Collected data

····················

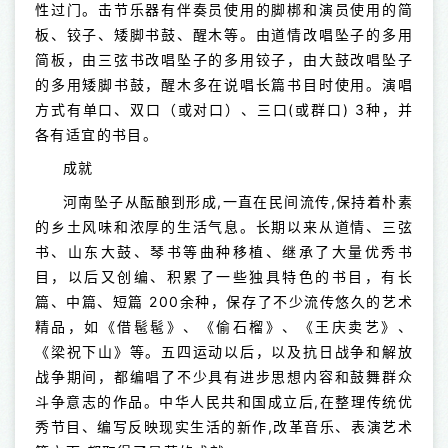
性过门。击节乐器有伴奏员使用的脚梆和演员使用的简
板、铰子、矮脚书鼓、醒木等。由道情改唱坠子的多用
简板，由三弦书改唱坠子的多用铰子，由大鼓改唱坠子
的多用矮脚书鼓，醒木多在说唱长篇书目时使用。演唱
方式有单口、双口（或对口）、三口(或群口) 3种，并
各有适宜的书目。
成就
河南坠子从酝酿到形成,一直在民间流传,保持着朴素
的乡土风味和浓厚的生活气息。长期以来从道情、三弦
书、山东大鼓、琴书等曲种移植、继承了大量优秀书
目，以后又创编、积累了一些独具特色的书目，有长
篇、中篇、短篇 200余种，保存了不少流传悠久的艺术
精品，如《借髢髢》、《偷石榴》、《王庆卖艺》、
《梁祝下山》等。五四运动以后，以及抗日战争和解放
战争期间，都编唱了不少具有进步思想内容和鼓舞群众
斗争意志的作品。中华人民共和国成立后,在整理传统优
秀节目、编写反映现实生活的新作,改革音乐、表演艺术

····················

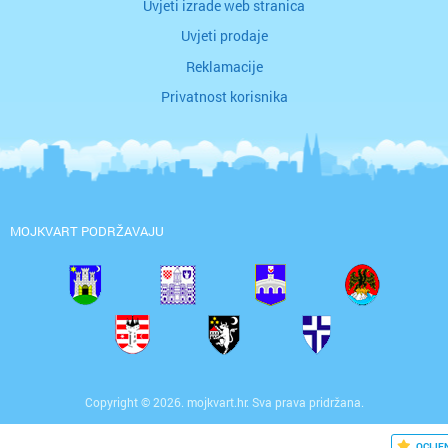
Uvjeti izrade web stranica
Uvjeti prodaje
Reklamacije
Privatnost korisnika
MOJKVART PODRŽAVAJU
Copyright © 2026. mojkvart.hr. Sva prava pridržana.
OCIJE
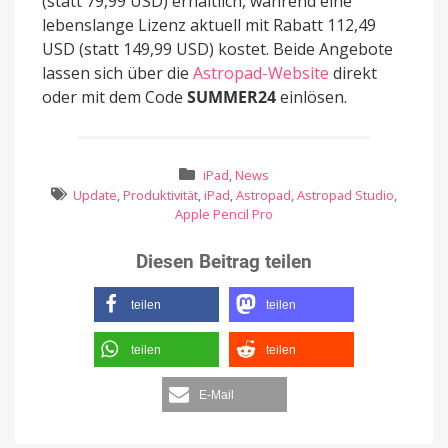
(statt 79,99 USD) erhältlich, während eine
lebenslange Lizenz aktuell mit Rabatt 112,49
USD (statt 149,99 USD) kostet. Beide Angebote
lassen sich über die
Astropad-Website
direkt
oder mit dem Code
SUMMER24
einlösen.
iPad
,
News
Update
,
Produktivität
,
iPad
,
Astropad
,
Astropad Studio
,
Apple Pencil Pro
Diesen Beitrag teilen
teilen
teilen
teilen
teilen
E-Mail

····················

_EXERCISE BRIEF_
All lines in the records with the string "Astropad" should be copied out.

_ANSWER SPACE_
Astropad-Website
Astropad
Astropad Studio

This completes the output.